— WHAT IS REQUIRED —
A single figure is the whole answer: the number of lines in the entries that contain "Argentinas".

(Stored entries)
^^^^^^^^
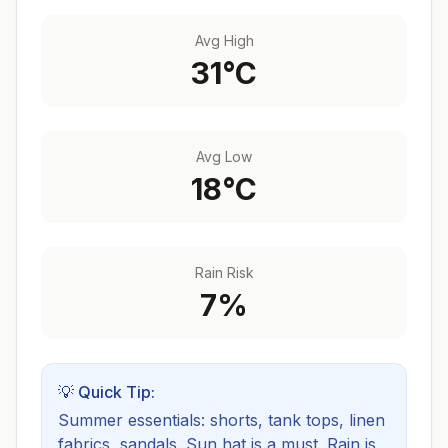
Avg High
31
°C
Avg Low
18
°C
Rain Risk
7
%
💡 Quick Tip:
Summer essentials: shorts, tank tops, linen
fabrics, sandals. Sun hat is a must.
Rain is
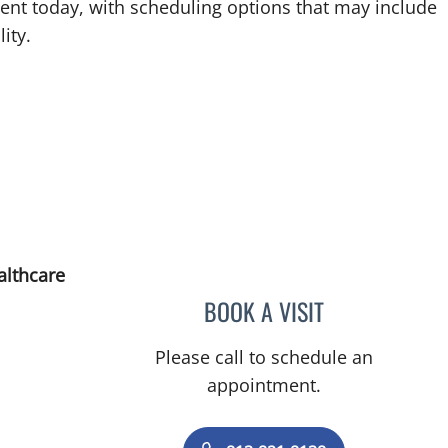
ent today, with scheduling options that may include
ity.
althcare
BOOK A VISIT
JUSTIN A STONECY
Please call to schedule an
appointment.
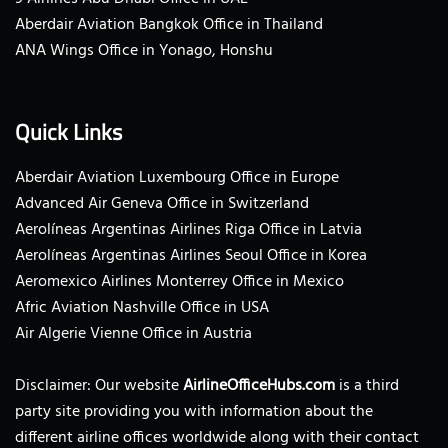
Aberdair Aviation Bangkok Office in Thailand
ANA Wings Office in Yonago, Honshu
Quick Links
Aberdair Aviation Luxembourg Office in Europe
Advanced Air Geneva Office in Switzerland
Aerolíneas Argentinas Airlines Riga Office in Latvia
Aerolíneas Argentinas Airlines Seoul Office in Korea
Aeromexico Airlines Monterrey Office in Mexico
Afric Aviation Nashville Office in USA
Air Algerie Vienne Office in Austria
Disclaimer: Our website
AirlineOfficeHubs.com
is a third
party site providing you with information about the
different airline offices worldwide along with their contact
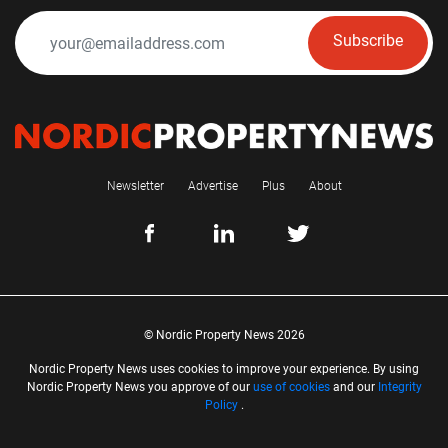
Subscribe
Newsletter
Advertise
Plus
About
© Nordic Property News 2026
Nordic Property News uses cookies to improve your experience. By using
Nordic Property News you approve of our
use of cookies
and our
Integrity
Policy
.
^^^^^^^^
— WRITTEN SOLUTION —
2